Minori a rischio, Catania in testa alle classifiche nazionali
Il "Grido" del giudice Scidà cade nel silenzio delle Istituzioni
di Pino Finocchiaro
"Se non si affronta la questione minorile, Catania è senza futuro".
Le parole del procuratore generale Giacomo Scalzo cadono come
una doccia fredda su Catania, capitale dell'Etna Valley, citata
dal presidente Ciampi come modello di sviluppo per l'Italia. Metropoli
siciliana che resta al quart'ultimo posto nella classifica della
vivibilità, per l'anziano presidente del Tribunale dei Minori,
Titta Scidà, è al primo posto nella classifica nazionale della
delinquenza minorile. Poco importa la guerra delle classifiche.
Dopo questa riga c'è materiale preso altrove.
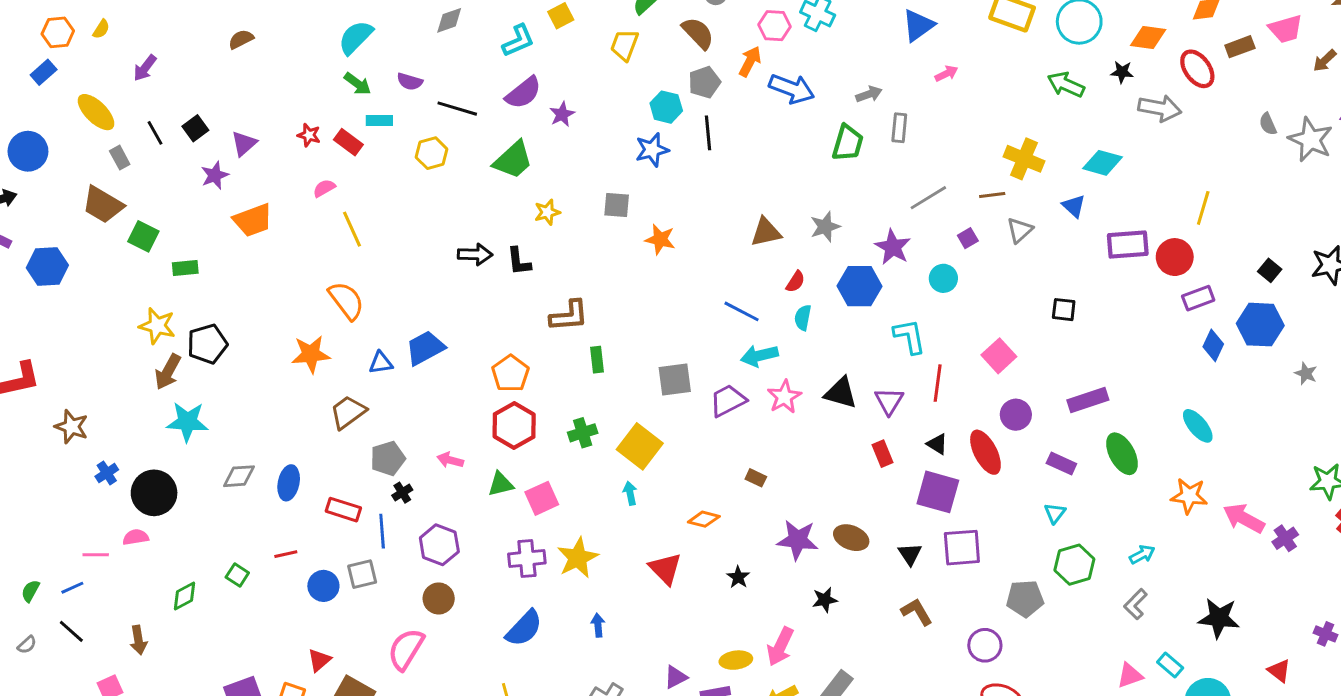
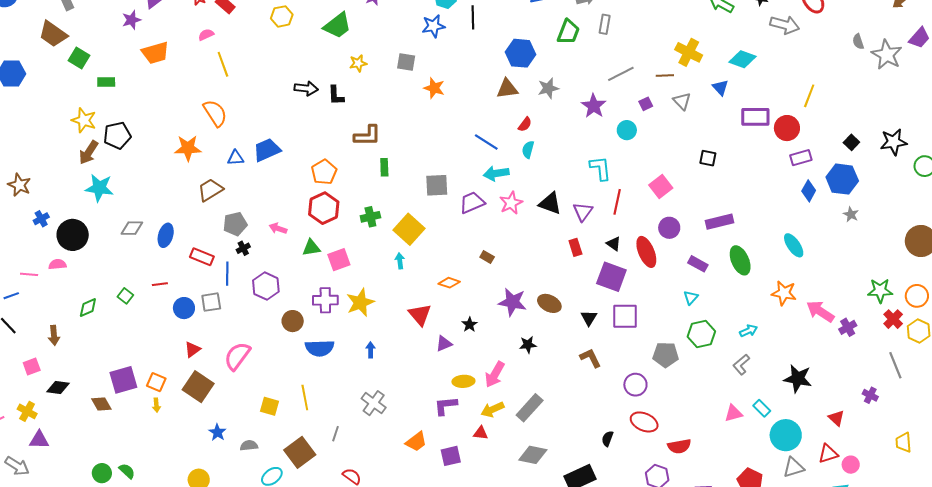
gray triangle: (1020, 230) -> (682, 101), turned -36
blue hexagon: (860, 286) -> (521, 53), moved
gray star: (1306, 373) -> (851, 214), moved
brown circle: (439, 598) -> (293, 321), moved
blue semicircle: (524, 628) -> (320, 348), turned 40
red triangle: (319, 660) -> (192, 349), moved
purple triangle: (676, 677) -> (444, 344), moved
Il dato assoluto è di per sé inquietante: in un anno, dei 1917
minori arrestati in Italia, 257 sono stati arrestati nel distretto
catanese, 120 i catanesi, 50 hanno dovuto rispondere di un reato
grave e inquietante come la rapina: un reato da grandi. Da anni,
Titta Scidà, lancia il suo "grido" di dolore per la minore età
profanata da abusi e soprusi nel tragico - complice - silenzio
delle istituzioni. Quest'anno, il procuratore generale Giacomo
Scalzo nella relazione sullo stato della giustizia nel distretto
di Catania ha accusato anche i media giacché "il fenomeno della
criminalità minorile, lungi dall'allarmare le coscienze, è invece
oggetto di costante silenzio da parte degli strumenti di informazione
quasi a rimuovere lo scomodo problema dell'aumento della devianza
minorile". Scalzo non ha esitato a paragonare la tetragona figura
di Titta Scidà che da decenni - irremovibile - invoca pace per
i figli di una città che piange mille morti di mafia al protagonista
de "Il grido" di Edvard Munch. Nel ritratto dell'espressionista
norvegese, un uomo al bivio della vita, urla solo e impotente
la sua esasperazione tra l'indifferenza dei passanti e lo scorrere
lontano di altre esistenze da necessità strette a navigare - ché
"vivere non necesse" - su un lago distante. Scalzo ha detto di
Scidà: "A volte ascoltato, più spesso trascurato, il suo è un
'urlo' (per trasporre in prosa la figurazione del Munch) che dovrebbe
svegliare enti e istituzioni . (...) Noi saremo al Suo fianco,
come già lo siamo stati per l'istituzione dei servizi sociali
nel distretto; occorre però, una mobilitazione di tutti i settori
- mass media, istituzioni - per operare sul fronte minorile".
Scidà commenta amaro: "Catania non occupa il secondo posto, nella
graduatoria della frequenza del numero degli arresti di minorenni.
Occupa il primo. C'è, comunque, qualcosa di più grave che
i fatti. E' lo sforzo, corale, di nasconderli". Il "Grido" di
Scidà è alto, circostanziato, diretto al patto scellerato
tra mafia e collettori di investimenti pubblici. Le mani sulla
città. E sui suoi figli più piccoli, incolpevoli. "E'ormai tempo
di chiedersi il perché di quell'impegno di celamento. Lo diciamo
da dieci anni. Né la criminalità dei minori, né la mafia, sono
piombate improvvisamente su Catania, come la peste sulla Atene
di Pericle. Esse sono due dei costi inflitti a Catania dalla criminalità
degli affari pubblici". Scidà, insiste: "Nascondere gli effetti
- la mafia: negata sino all'estremo limite delle possibilità;
e la criminalità minorile, scotomizzata tuttora - significa volere
oscurare le cause. (...). Perché della criminalità amministrativa,
della corruzione, delle complicità, pare constatato il decesso.
Cose morte. Morte? C'è in ogni cuore un piccolo Galilei, che sa
suggerire, ad ogni giusta occasione, un suo 'eppur si muove!'".
Senza remore Scidà accusa: "L'inquietudine ha per oggetto, insieme
con i campi tradizionali dell'abuso, proprio quello della spesa
per l'assistenza. E se essa, l'inquietudine, è giustificata, allora
può dirsi che la criminalità amministrativa tende a confiscare
per sé anche il denaro occorrente per alleviare il disagio che
essa stessa ha provocato". Quanto all'accostamento con la figura
ritratta da Edvard Munch, il giudice Scidà si schermisce, è "...
una metafora che mi onora troppo", e tetragono tal pari insiste:
"... troppo, se essa viene dai versi di un poeta che, mentre altri
non sapevano darsi il coraggio, non seppe darsi - lui - la paura,
e provò con la sua fine, di non essere immeritevole della vita".